A second lesson she learned during lockdown, says Andreea, can be summed up by a quote she recently found in a book by Antonie Bloom:
“Some time ago an inscription was found in the jail in Shlisselburg: With Christ we are free even here, but without Him even freedom is a prison.”
Going back to love
The pandemic and isolation have taught us lessons about unpredictability, selfishness, fear, and love for our fellow human beings, says Daniel, a pastor.
Daniel has learned that his plans and projects can go to pieces in only a few days. That’s what happened, for example, with a project that would have taken him to Papua New Guinea. A time of crisis, he says, shows us how to live by making short-term and very short-term plans.
This time has shown us new faces of fear and selfishness, says Daniel. We find ourselves looking at our neighbours as possible bearers of coronavirus, above anything else. But we also live with the fear that we might be infected ourselves, without knowing it, and making our loved ones sick as well, by planting the seeds of death and suffering around us.
The tendency to throw more food items into our basket than needed (and that were missing for a while from the shelves) have made us become aware that selfishness is a dragon with many heads and that, during stressful times, we become too blinded by our own needs to observe the needs of those next to us.
The pandemic has also taught us that true faith does not cause us to behave irresponsibly, disseminating disinformation and skepticism all around us, while doing nothing to minimise the risk.
Authentic Christianity always seeks a balance: it understands the infinite value of human life and it manifests compassion for those who have lost dear ones.
Also, Daniel says that he has learned that authentic prayer lasts and becomes even stronger, and when believers cannot gather together then people can become vectors of hope in this unique crisis, serving, sacrificing, showing their solidarity with people hit by the crisis. The pandemic acted as a mirror of what we have become in times of prosperity from before, but also an opportunity to see what love looks like in work clothes.

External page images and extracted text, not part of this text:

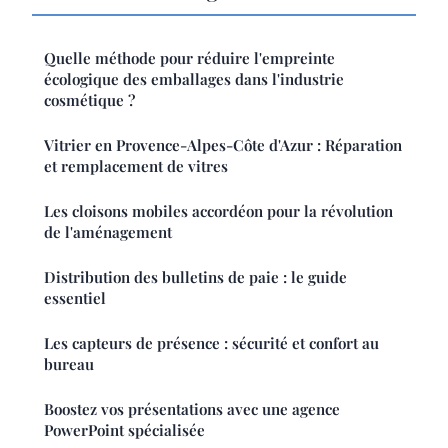
Quelle méthode pour réduire l'empreinte
écologique des emballages dans l'industrie
cosmétique ?
Vitrier en Provence-Alpes-Côte d'Azur : Réparation
et remplacement de vitres
Les cloisons mobiles accordéon pour la révolution
de l'aménagement
Distribution des bulletins de paie : le guide
essentiel
Les capteurs de présence : sécurité et confort au
bureau
Boostez vos présentations avec une agence
PowerPoint spécialisée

The normal from before? Or a new normal?
Before the pandemic, we used to claim the need for individual and collective change, but there is a risk that now, in the middle of the crisis, we may not wish to truly change, Matei Vișniec notes. In fact, hungry for the predictability and stability from before, we are tempted to postpone learning the lesson that COVID-19 is offering humanity, in order to process it later, “if we wish to recover our precious normality”, writes Vișniec.
Before rushing into asking what we already know that we might not get back, let us ask whether it may not be more helpful to analyse our lives, our priorities and values and to remodel everything that has proven to be wrong or fragile, in order to live differently in tomorrow’s world, no matter how unfamiliar or strange it might be.
Carmen Lăiu is a writer for ST Network and Semnele timpului.